Together, the chapters ably and elegantly bring into dialogue a variety of published sources—from Punch and Judy to printed sermons, to court material and fiction, to Theosophical and spiritualist periodicals. Together they make this study a valuable contribution to the now well-established argument against nineteenth-century disenchantment: the Devil adapted to modernity, even flourished in it, precisely because of the flexibility of ‘beliefs, practices, narratives, and entertainments’ that got attached to him (p. 226). Chapter 2, ‘The Folkloric Devil’, connects the Devil to the material world people lived in: the landscape, animals, plants. It also shows how folklorists relegated beliefs and practices related to Satan to a superstitious past even as they continued to exist. That the Devil was not simply a creature that fuelled the imagination of the lower classes, chapter 3 shows by giving a briskly paced overview of ‘The Occult Devil’. Not unlike Catholics, spiritualists and occult practitioners faced accusations of sympathy with the Devil in the second half of the century. The final two chapters further widen the diabolic perspective and consider the Devil in fiction and in popular culture more broadly. These chapters especially make for energetic and insightful reading, and draw from an impressive array of material that has not been examined together before, from popular broadsides and popular Christian allegories such as John Bunyan’s The Pilgrim’s Progress to Milton’s Paradise Lost.

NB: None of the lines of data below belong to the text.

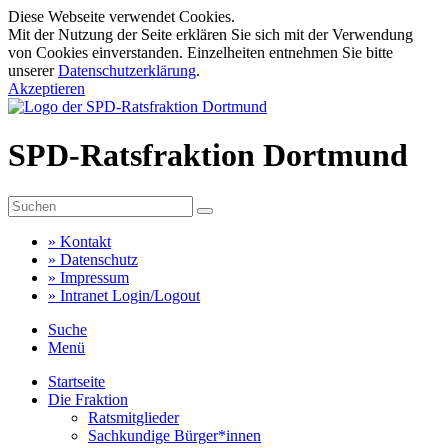
Diese Webseite verwendet Cookies.
Mit der Nutzung der Seite erklären Sie sich mit der Verwendung
von Cookies einverstanden. Einzelheiten entnehmen Sie bitte
unserer
Datenschutzerklärung
.
Akzeptieren
SPD-Ratsfraktion Dortmund
»
Kontakt
»
Datenschutz
»
Impressum
»
Intranet Login/Logout
Suche
Menü
Startseite
Die Fraktion
Ratsmitglieder
Sachkundige Bürger*innen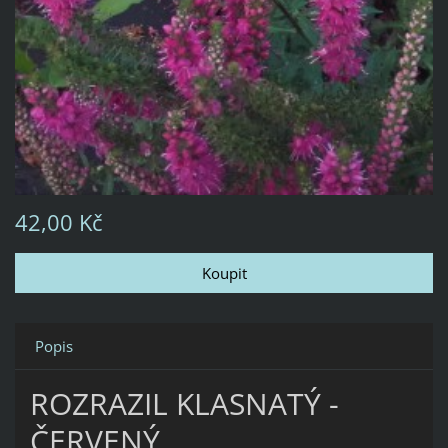
42,00 Kč
Popis
ROZRAZIL KLASNATÝ -
ČERVENÝ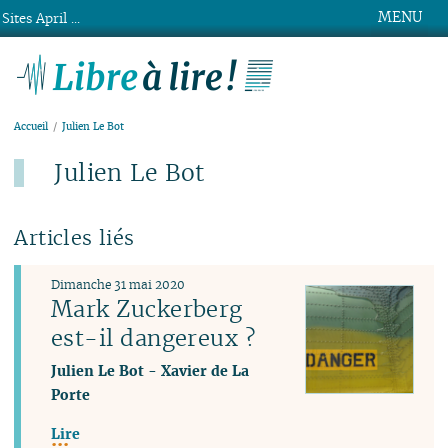
MENU
Sites April ...
Libre à lire !
Accueil
Julien Le Bot
Julien Le Bot
Articles liés
Dimanche 31 mai 2020
Mark Zuckerberg
est-il dangereux ?
Julien Le Bot
-
Xavier de La
Porte
Lire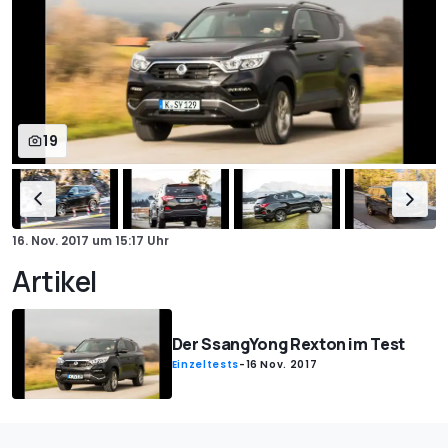
19
16. Nov. 2017
um
15:17 Uhr
Artikel
Der SsangYong Rexton im Test
Einzeltests
-
16 Nov. 2017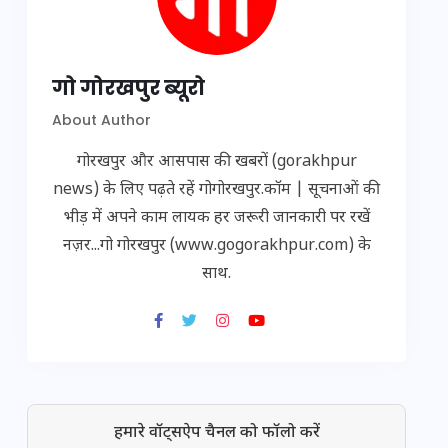
गो गोरखपुर ब्यूरो
About Author
गोरखपुर और आसपास की खबरों (gorakhpur
news) के लिए पढ़ते रहें गोगोरखपुर.कॉम | सूचनाओं की
भीड़ में अपने काम लायक हर जरूरी जानकारी पर रखें
नज़र...गो गोरखपुर (www.gogorakhpur.com) के
साथ.
हमारे वॉट्सऐप चैनल को फॉलो करें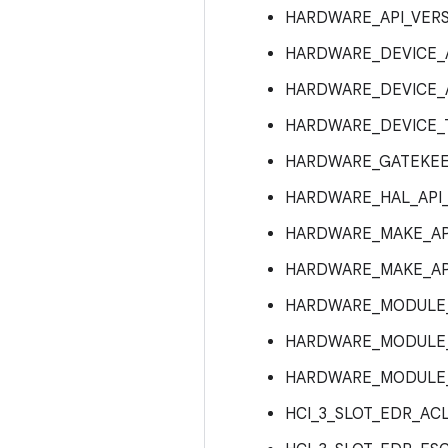
HARDWARE_API_VER
HARDWARE_DEVICE_
HARDWARE_DEVICE_
HARDWARE_DEVICE
HARDWARE_GATEKE
HARDWARE_HAL_API
HARDWARE_MAKE_AP
HARDWARE_MAKE_AP
HARDWARE_MODULE_
HARDWARE_MODULE_
HARDWARE_MODULE
HCI_3_SLOT_EDR_A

Across these very rich chapters, the Devil emerges as a lively presence in Victorian culture, moving freely—and, one imagines, with a sardonic smile—between belief, doubt, and unbelief, faith and laughter, fiction and reality, between class divides, and between different cultural spheres. That the book aims to offer a contribution to cultural modern history more broadly is further made clear by its publication in the Routledge Studies in Modern British History series. Bartels’s study thoroughly convinces historians of all aspects of nineteenth-century culture that Satan cannot be cast aside even if his presence is often ephemeral, and that there are other, perhaps more worthwhile questions to ask of supernatural phenomena than questions about belief and scepticism. The Devil and the Victorians is a welcome warning for historians of nineteenth-century religion that the supernatural should not be excluded or reduced to a footnote, but deserves scholarly attention in its own right and on its own terms.

References

1 William Gladstone, Studies subsidiary to the works of Bishop Butler, Oxford: Clarendon Press, 1896, p. 206. Quoted in Bartels, The Devil and the Victorians, p. 28.

2 Mary Heimann, ‘Mysticism in Bootle: Victorian supernaturalism as an historical problem’, The Journal of Ecclesiastical History, 64:2 (2013), pp. 335–356.

3 Essex Standard, 17 June 1842, p. 2.

4 Owen Davies, Witchcraft, magic and culture, 1736–1951, Manchester: Manchester University Press, 1999, p. 33.